Both of us are deeply committed to building the antiwar and anti-imperialist movement, as we have been consistently doing for so many years. It is this very reason that gives our discussion some value as a reflection of different views on the militant left - not an exercise in armchair rhetoric. Moreover, we are able to hold a discussion that sets a good example of a comradely and friendly exchange between people who make real arguments, instead of throwing various epithets in each other’s faces and distorting each other’s views.

Gilbert Achcar

Now to comment on the content of your letter. You say that you read my article “On the Forthcoming Election in Iraq” on ZNet and the International Viewpoint site “with a growing sense of dismay.” I’m sure I won’t surprise you if I say I’m not surprised. The fact is that I wrote my piece with a view to warning sections of the Western anti-imperialist movement against a misreading of the situation in Iraq that might lead to dire political consequences - especially with regard to the efforts being made to restore the level of mobilization reached by the antiwar movement before the invasion of Iraq. Among those sections I wanted to warn, the antiwar movement in the US and Britain - the two countries whose armed forces play the major role in the occupation of Iraq - were prominent in my mind. I have myself felt a “growing sense of dismay” at various positions held in some left-wing circles on these issues.

From this angle, I must say that after reading your letter carefully I was both pleased and bewildered. I was pleased at the fact that my arguments have apparently had an impact on your views - perhaps a further instance of the very kind confidence in my judgment as a “source of orientation” that you express at the beginning of your letter. I was bewildered though by the inconsistencies in your letter, stemming from the fact that you only go halfway in accepting my views and therefore fall into contradictions that are unusual for a sharp mind like yours.

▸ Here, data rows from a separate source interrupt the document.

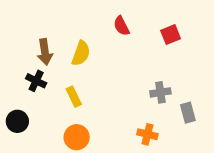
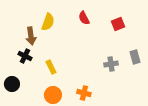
yellow semicircle: (81, 53) -> (48, 22), moved
gray rectangle: (188, 113) -> (135, 57), moved
orange cross: (147, 134) -> (84, 93), moved

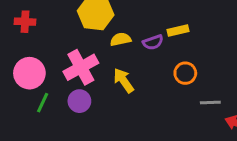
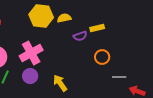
yellow semicircle: (121, 39) -> (64, 18), moved
yellow arrow: (124, 81) -> (60, 83), moved

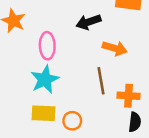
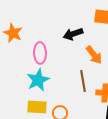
orange arrow: (115, 48) -> (94, 55), turned 36

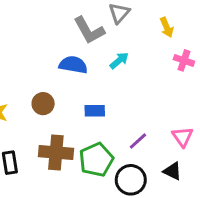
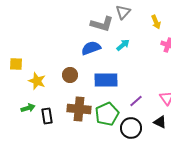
gray L-shape: (89, 30) -> (102, 24), turned -45
blue semicircle: (73, 65) -> (91, 48), turned -30
blue rectangle: (95, 111) -> (106, 80), size x1.6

These contradictions revolve around the three key issues discussed in my article: the forthcoming elections, the Iraqi resistance and US designs.

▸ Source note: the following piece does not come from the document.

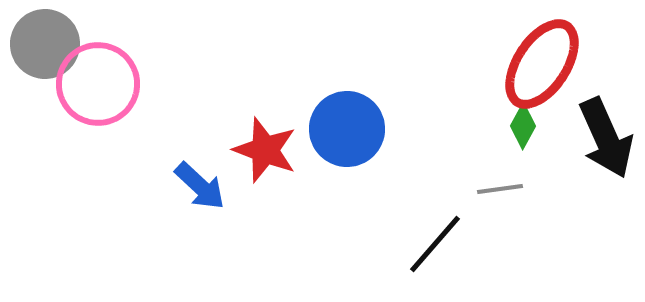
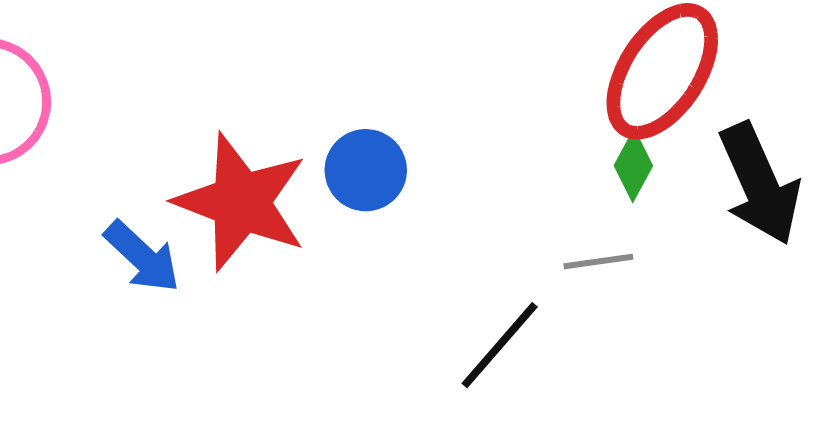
blue circle: (347, 129) -> (366, 170), size x0.7
red star: (265, 150) -> (241, 202), size x1.4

1) The forthcoming elections:

I am glad you agree with me that the argument that the elections are being held under foreign occupation is not relevant per se (though most of those on the left who “denounce” the elections resort to this specious argument). You also acknowledge the indisputable facts: that “the elections were forced onto Bush and Bremer by the mass protests that the Shia Grand Ayatollah Ali al-Sistani called just under a year ago.” To remind you of the atmosphere at that time, let me quote from the press of your own party. In the Socialist Worker (London) of 31 January 2004, an article titled “Deeper into the Quagmire” reported:

"In the predominantly Shia Muslim south there were demonstrations tens of thousands strong last week calling for immediate direct elections. The US plan is to hand over authority to a fig leaf Iraqi council in June, while maintaining the levers of power. The council would not be elected, but instead would be endorsed by local meetings of notables. Those notables would be invited to the selection meetings by the very council members who they would in turn back. The plan has infuriated most people in Iraq."

I am sure that, were you involved closely in the situation in Iraq at that time, you would not have hesitated to express your full support to the Iraqi masses in their struggle to impose elections on the occupiers. Now how would you justify your later shift of position toward the elections? You write:

"But things have moved on since then. Now, whenever any member of the puppet regime shows signs of wavering in the face of the insurgency, it is Bush, Blair, and their creature Iyad Allawi who are adamant that the elections must not be postponed. This reflects the fact that the US has developed a strategy that seeks to use the elections to legitimize the occupation, pressurize the European Union and the United Nations to become more involved in Iraq, and so on."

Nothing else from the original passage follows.